### Prompt
Set down each entry below exactly as it stands.

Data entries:
··········

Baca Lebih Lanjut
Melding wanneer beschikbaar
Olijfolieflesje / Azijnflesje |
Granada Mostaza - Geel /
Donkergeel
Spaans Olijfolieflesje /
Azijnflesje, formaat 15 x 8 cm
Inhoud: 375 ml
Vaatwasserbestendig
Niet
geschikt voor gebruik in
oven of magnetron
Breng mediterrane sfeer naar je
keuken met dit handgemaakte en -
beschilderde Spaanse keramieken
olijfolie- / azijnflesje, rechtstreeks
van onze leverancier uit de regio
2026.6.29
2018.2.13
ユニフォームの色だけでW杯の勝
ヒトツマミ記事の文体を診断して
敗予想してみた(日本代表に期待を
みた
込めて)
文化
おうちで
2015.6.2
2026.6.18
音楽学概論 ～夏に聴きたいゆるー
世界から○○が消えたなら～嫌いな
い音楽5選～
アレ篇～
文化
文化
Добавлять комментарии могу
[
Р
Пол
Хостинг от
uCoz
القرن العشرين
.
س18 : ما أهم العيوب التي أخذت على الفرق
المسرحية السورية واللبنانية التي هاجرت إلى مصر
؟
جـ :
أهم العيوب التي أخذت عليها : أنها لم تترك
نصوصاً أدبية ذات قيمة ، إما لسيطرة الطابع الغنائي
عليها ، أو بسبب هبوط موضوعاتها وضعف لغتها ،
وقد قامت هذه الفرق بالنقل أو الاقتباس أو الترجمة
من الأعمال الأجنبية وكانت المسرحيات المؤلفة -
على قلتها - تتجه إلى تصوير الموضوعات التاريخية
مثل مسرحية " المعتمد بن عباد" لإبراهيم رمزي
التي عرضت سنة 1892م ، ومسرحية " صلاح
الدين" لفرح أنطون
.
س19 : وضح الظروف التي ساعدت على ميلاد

··········

### Response to this exercise
Baca Lebih Lanjut
Melding wanneer beschikbaar
Olijfolieflesje / Azijnflesje |
Granada Mostaza - Geel /
Donkergeel
Spaans Olijfolieflesje /
Azijnflesje, formaat 15 x 8 cm
Inhoud: 375 ml
Vaatwasserbestendig
Niet
geschikt voor gebruik in
oven of magnetron
Breng mediterrane sfeer naar je
keuken met dit handgemaakte en -
beschilderde Spaanse keramieken
olijfolie- / azijnflesje, rechtstreeks
van onze leverancier uit de regio
2026.6.29
2018.2.13
ユニフォームの色だけでW杯の勝
ヒトツマミ記事の文体を診断して
敗予想してみた(日本代表に期待を
みた
込めて)
文化
おうちで
2015.6.2
2026.6.18
音楽学概論 ～夏に聴きたいゆるー
世界から○○が消えたなら～嫌いな
い音楽5選～
アレ篇～
文化
文化
Добавлять комментарии могу
[
Р
Пол
Хостинг от
uCoz
القرن العشرين
.
س18 : ما أهم العيوب التي أخذت على الفرق
المسرحية السورية واللبنانية التي هاجرت إلى مصر
؟
جـ :
أهم العيوب التي أخذت عليها : أنها لم تترك
نصوصاً أدبية ذات قيمة ، إما لسيطرة الطابع الغنائي
عليها ، أو بسبب هبوط موضوعاتها وضعف لغتها ،
وقد قامت هذه الفرق بالنقل أو الاقتباس أو الترجمة
من الأعمال الأجنبية وكانت المسرحيات المؤلفة -
على قلتها - تتجه إلى تصوير الموضوعات التاريخية
مثل مسرحية " المعتمد بن عباد" لإبراهيم رمزي
التي عرضت سنة 1892م ، ومسرحية " صلاح
الدين" لفرح أنطون
.
س19 : وضح الظروف التي ساعدت على ميلاد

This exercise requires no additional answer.